Argentina "barranca abajo"
Por Aníbal Germán Torres (*)
Hubo un tiempo en el cual, más allá de las banderas de una expresión
política determinada, parecía que estaba fuera de discusión que en la Argentina
el trabajo decente posibilitaba la dignidad humana y que en el país los únicos
privilegiados eran los niños.
En su ferocidad y rapacidad, la última dictadura cívico-militar dejó
heridas profundas en la sociedad argentina, algunas de las cuales no se
lograron suturar en la etapa democrática inaugurada en 1983, con la
recuperación del Estado de Derecho. Incluso, tras políticas erráticas y la
lógica "pendular" (es verdad, influidas también por los cambios en el
contexto regional y mundial), hubo problemas que se acentuaron.
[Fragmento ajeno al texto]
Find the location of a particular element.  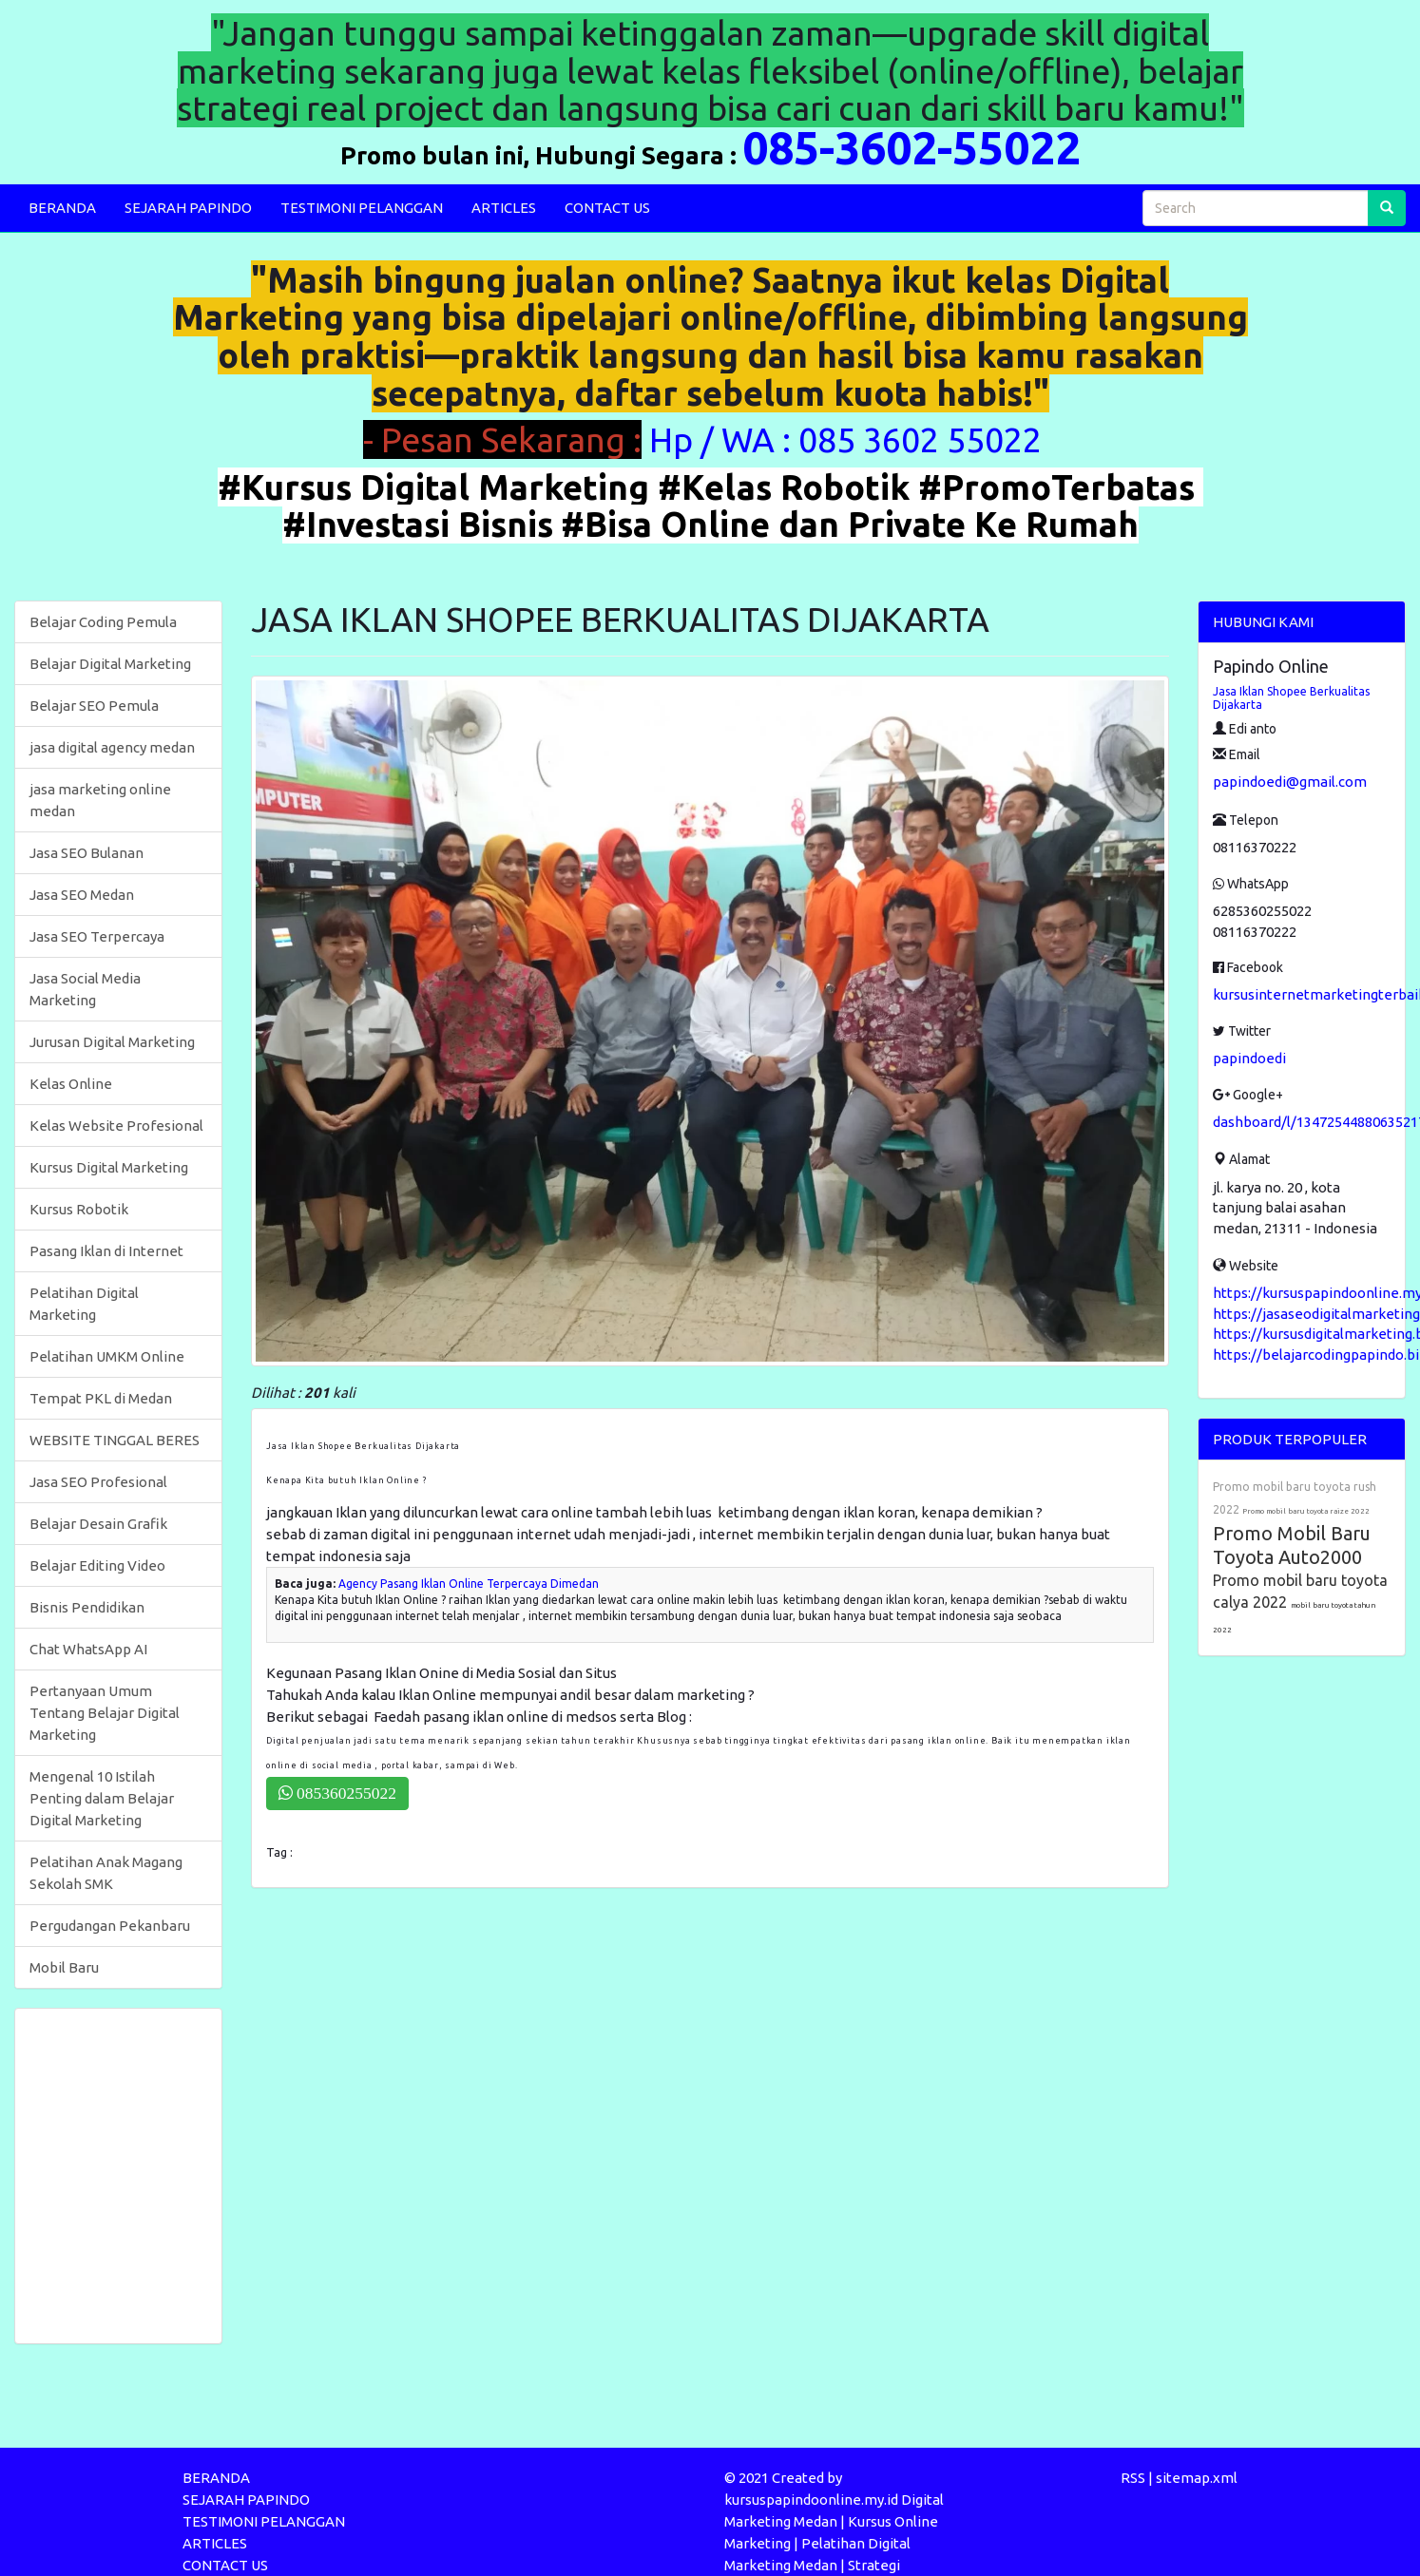 Belajar Desain Grafik is located at coordinates (98, 1524).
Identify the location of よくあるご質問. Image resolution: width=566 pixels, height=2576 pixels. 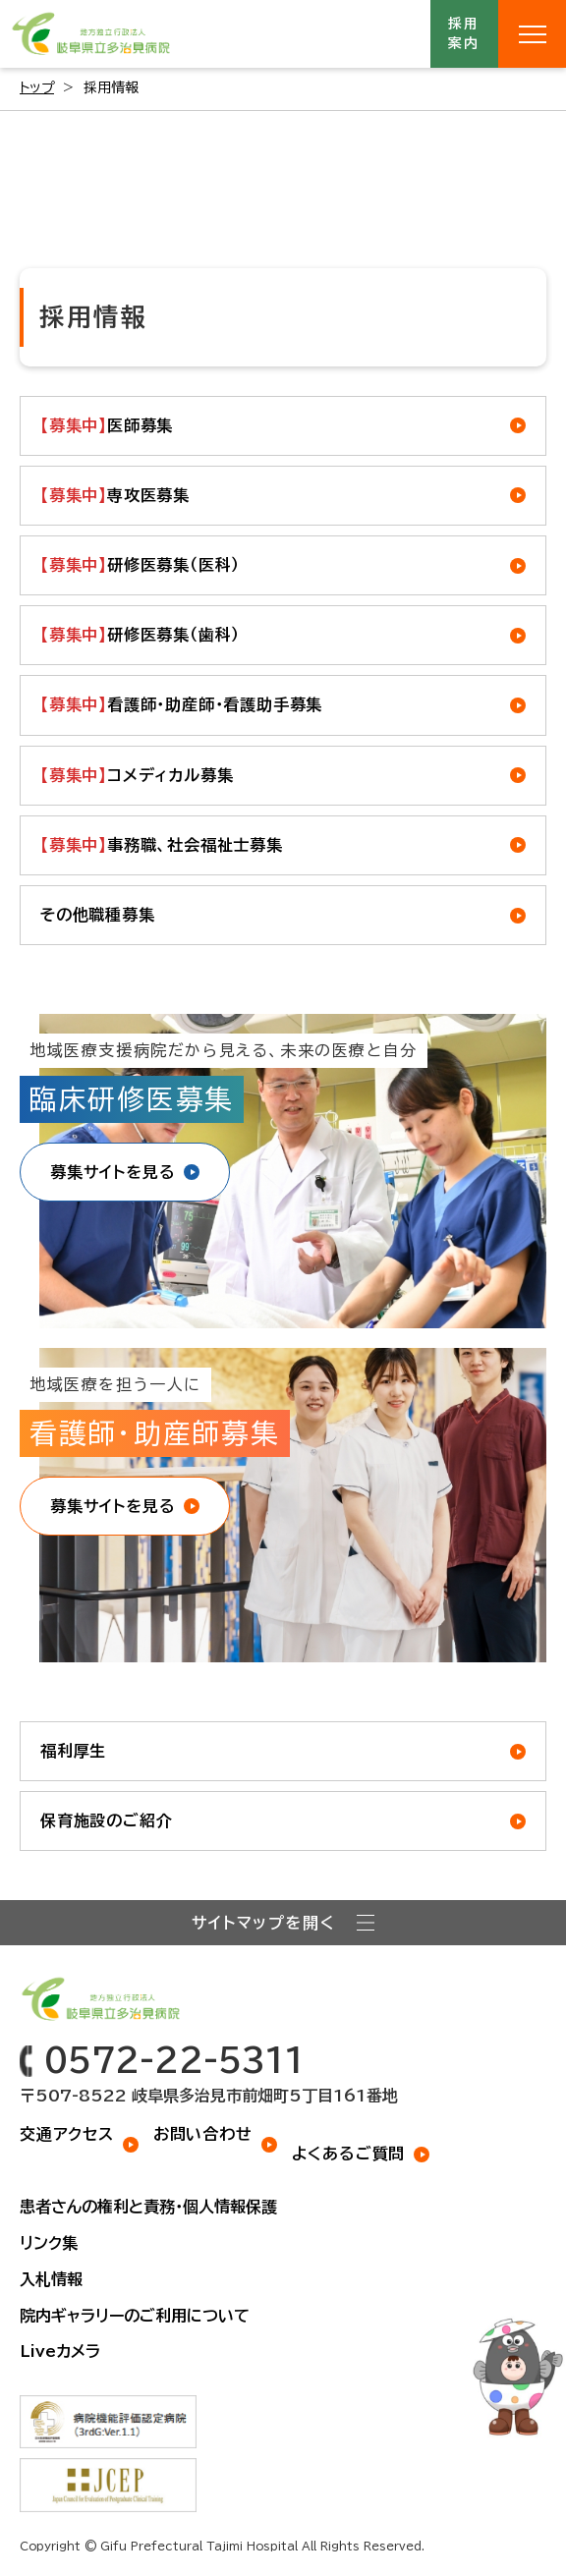 (349, 2153).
La pobreza
estructural, el nivel de endeudamiento y, más aún, la falta de solidaridad o de
confianza en el otro, no eran problemas relevantes para la sociedad argentina
hasta mediados de los años 70' del siglo XX, acostumbrada a apostar por el
trabajo digno y la educación como vías de ascenso e inclusión social.
El oficialismo mileísta-libertario muestra ser activo en materia de
reformas, muchas de ellas con aires revanchistas y/o con pretensiones
"refundacionales" (ciertamente, un mal que ha aquejado a la nación en
no pocas ocasiones). Los casos de iniciativas como la mal llamada
"modernización" laboral (una precarización encubierta, como otras que
padeció el país en épocas de ajuste) y la mirada unilateral punitivista,
plasmada en el nuevo regimen penal juvenil que aborda por los efectos (no por
las causas) el tétrico círculo vicioso de calle-crimen-cárcel-cementerio,
ratifican que atravesamos una etapa que poco y nada tiene que ofrecer en
materia de un proyecto de desarrollo humano integral y sostenible para el
conjunto de la población, con el trabajo digno y la educación como ordenadores
sociales. Como es advertido por distintos actores, la propuesta que se baja
desde los ámbitos gubernamentales es de miseria planificada, lo cual la vuelve
moralmente injusta y políticamente de miras muy cortas.
Años, muchos años, de idas y venidas y de defecciones en materia de
principios otrora innegociables (la Confederación General del Trabajo es un
caso emblemático al respecto, pero peor aún son algunos exponentes que fueron
oficialismo) preprararon el terreno para el discurso y la praxis mileísta. Es
verdad que no todo tiempo pasado fue mejor, pero también es cierto que se puede
involucionar cuando se cree estar mejorando. Y así nos va: como el tango,
"barranca abajo".
(*) Doctor en Ciencia Política. Docente universitario.